* [Bounding box prediction data]:
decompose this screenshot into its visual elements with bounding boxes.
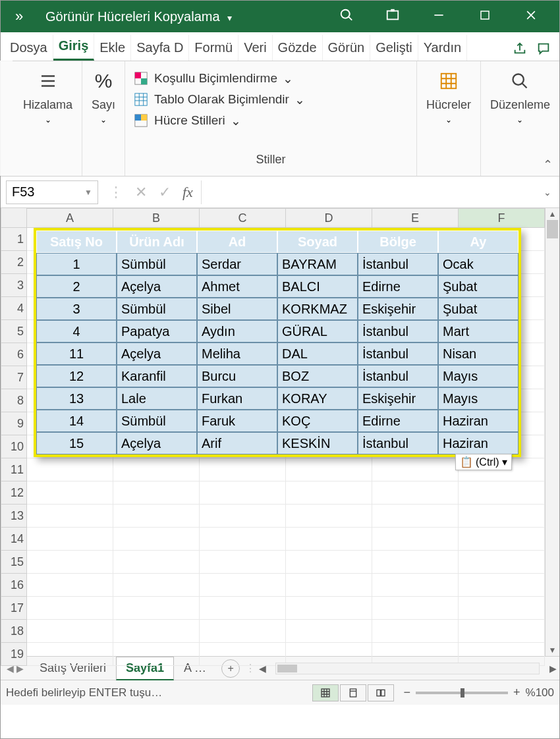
table-cell[interactable]: KORAY [277, 387, 358, 410]
table-cell[interactable]: Furkan [197, 387, 277, 410]
title-dropdown-icon[interactable]: ▾ [227, 13, 232, 23]
table-cell[interactable]: 15 [36, 432, 117, 454]
chevron-down-icon[interactable]: ⌄ [45, 115, 51, 124]
hscroll-right-icon[interactable]: ▶ [546, 663, 559, 674]
row-header[interactable]: 16 [1, 574, 27, 597]
table-cell[interactable]: BALCI [277, 275, 358, 298]
row-header[interactable]: 5 [1, 320, 27, 343]
scroll-down-icon[interactable]: ▼ [546, 644, 559, 656]
table-cell[interactable]: 1 [36, 253, 117, 275]
close-button[interactable] [508, 9, 554, 25]
table-cell[interactable]: Sibel [197, 298, 277, 320]
table-cell[interactable]: Eskişehir [358, 387, 438, 410]
cell[interactable] [113, 505, 200, 528]
cell[interactable] [286, 505, 372, 528]
cell[interactable] [459, 551, 545, 574]
cell[interactable] [372, 481, 459, 505]
formula-input[interactable] [201, 180, 544, 204]
table-cell[interactable]: Mart [438, 320, 518, 342]
table-cell[interactable]: GÜRAL [277, 320, 358, 342]
cell[interactable] [113, 551, 200, 574]
cell[interactable] [200, 620, 286, 643]
zoom-slider[interactable] [416, 692, 508, 694]
tab-yardin[interactable]: Yardın [418, 35, 467, 61]
cell[interactable] [113, 643, 200, 666]
column-header[interactable]: A [27, 208, 113, 228]
table-cell[interactable]: 11 [36, 342, 117, 365]
row-header[interactable]: 17 [1, 597, 27, 620]
table-cell[interactable]: İstanbul [358, 432, 438, 454]
cell[interactable] [372, 505, 459, 528]
table-cell[interactable]: 3 [36, 298, 117, 320]
cell[interactable] [459, 505, 545, 528]
cell[interactable] [286, 481, 372, 505]
cell[interactable] [372, 458, 459, 481]
select-all-corner[interactable] [1, 208, 27, 228]
row-header[interactable]: 13 [1, 505, 27, 528]
table-cell[interactable]: Eskişehir [358, 298, 438, 320]
table-cell[interactable]: BOZ [277, 365, 358, 387]
row-header[interactable]: 6 [1, 343, 27, 366]
share-icon[interactable] [508, 37, 532, 61]
ribbon-display-icon[interactable] [370, 8, 416, 26]
table-header-cell[interactable]: Soyad [277, 231, 358, 253]
table-cell[interactable]: Aydın [197, 320, 277, 342]
tab-giris[interactable]: Giriş [53, 33, 95, 61]
table-header-cell[interactable]: Satış No [36, 231, 117, 253]
cell[interactable] [459, 597, 545, 620]
expand-formula-bar-icon[interactable]: ⌄ [544, 187, 551, 198]
row-header[interactable]: 19 [1, 643, 27, 666]
cell[interactable] [372, 528, 459, 551]
cell[interactable] [200, 505, 286, 528]
table-cell[interactable]: 13 [36, 387, 117, 410]
tab-formu[interactable]: Formü [189, 35, 238, 61]
table-header-cell[interactable]: Ürün Adı [117, 231, 197, 253]
cell[interactable] [113, 597, 200, 620]
fx-icon[interactable]: fx [182, 184, 193, 201]
cell[interactable] [27, 458, 113, 481]
table-cell[interactable]: Şubat [438, 275, 518, 298]
table-cell[interactable]: Sümbül [117, 253, 197, 275]
cell[interactable] [200, 643, 286, 666]
pasted-table[interactable]: Satış NoÜrün AdıAdSoyadBölgeAy1SümbülSer… [34, 228, 521, 457]
table-cell[interactable]: Edirne [358, 275, 438, 298]
tab-gelisti[interactable]: Gelişti [370, 35, 418, 61]
cell[interactable] [27, 481, 113, 505]
cell[interactable] [27, 528, 113, 551]
tab-gorun[interactable]: Görün [323, 35, 371, 61]
table-cell[interactable]: Mayıs [438, 365, 518, 387]
table-cell[interactable]: 4 [36, 320, 117, 342]
cell[interactable] [372, 620, 459, 643]
row-header[interactable]: 7 [1, 366, 27, 389]
cell[interactable] [286, 620, 372, 643]
scrollbar-thumb[interactable] [277, 665, 297, 672]
maximize-button[interactable] [462, 9, 508, 24]
row-header[interactable]: 9 [1, 412, 27, 435]
cell[interactable] [286, 528, 372, 551]
row-header[interactable]: 14 [1, 528, 27, 551]
table-cell[interactable]: 2 [36, 275, 117, 298]
collapse-ribbon-icon[interactable]: ⌃ [543, 157, 553, 172]
tab-ekle[interactable]: Ekle [94, 35, 131, 61]
column-header[interactable]: E [372, 208, 459, 228]
group-hizalama[interactable]: Hizalama ⌄ [14, 61, 82, 176]
cell[interactable] [286, 597, 372, 620]
table-cell[interactable]: Şubat [438, 298, 518, 320]
row-header[interactable]: 4 [1, 297, 27, 320]
table-cell[interactable]: Haziran [438, 432, 518, 454]
group-hucreler[interactable]: Hücreler ⌄ [417, 61, 481, 176]
row-header[interactable]: 11 [1, 458, 27, 481]
cell[interactable] [200, 551, 286, 574]
table-cell[interactable]: Lale [117, 387, 197, 410]
paste-options-tag[interactable]: 📋 (Ctrl) ▾ [455, 454, 512, 470]
comments-icon[interactable] [532, 37, 555, 61]
zoom-level[interactable]: %100 [526, 686, 554, 699]
row-header[interactable]: 2 [1, 251, 27, 274]
table-cell[interactable]: Mayıs [438, 387, 518, 410]
row-header[interactable]: 18 [1, 620, 27, 643]
table-cell[interactable]: İstanbul [358, 253, 438, 275]
normal-view-button[interactable] [312, 684, 339, 701]
dots-icon[interactable]: ⋮ [109, 184, 123, 201]
chevron-down-icon[interactable]: ▼ [84, 188, 92, 197]
cell[interactable] [459, 620, 545, 643]
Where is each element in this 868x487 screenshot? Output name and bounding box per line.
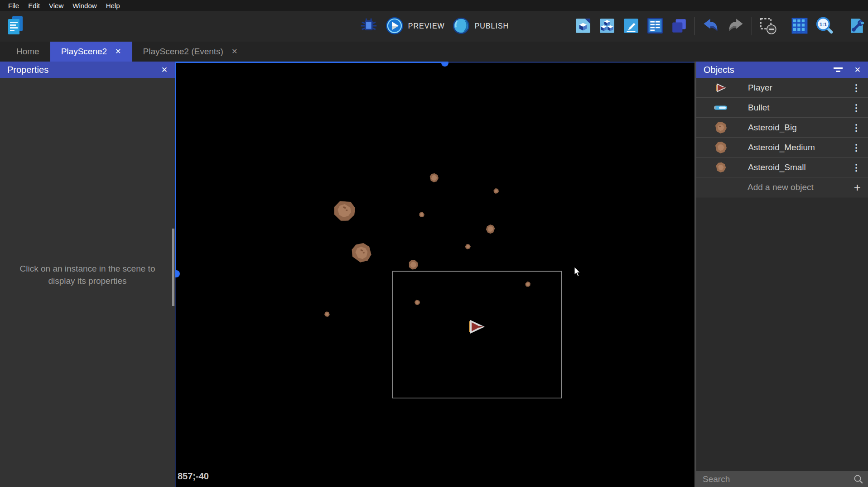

* [WHAT THE EXERCISE ASKS]:
Find the string "icon" in the data. Report each line it appears in.

* [ANSWER SECTION]:
title-dropdown-icon[interactable]: ▾ [227, 13, 232, 23]
chevron-down-icon[interactable]: ⌄ [45, 115, 51, 124]
hscroll-right-icon[interactable]: ▶ [546, 663, 559, 674]
scroll-down-icon[interactable]: ▼ [546, 644, 559, 656]
share-icon[interactable] [508, 37, 532, 61]
ribbon-display-icon[interactable] [370, 8, 416, 26]
expand-formula-bar-icon[interactable]: ⌄ [544, 187, 551, 198]
fx-icon[interactable]: fx [182, 184, 193, 201]
collapse-ribbon-icon[interactable]: ⌃ [543, 157, 553, 172]
comments-icon[interactable] [532, 37, 555, 61]
dots-icon[interactable]: ⋮ [109, 184, 123, 201]
chevron-down-icon[interactable]: ▼ [84, 188, 92, 197]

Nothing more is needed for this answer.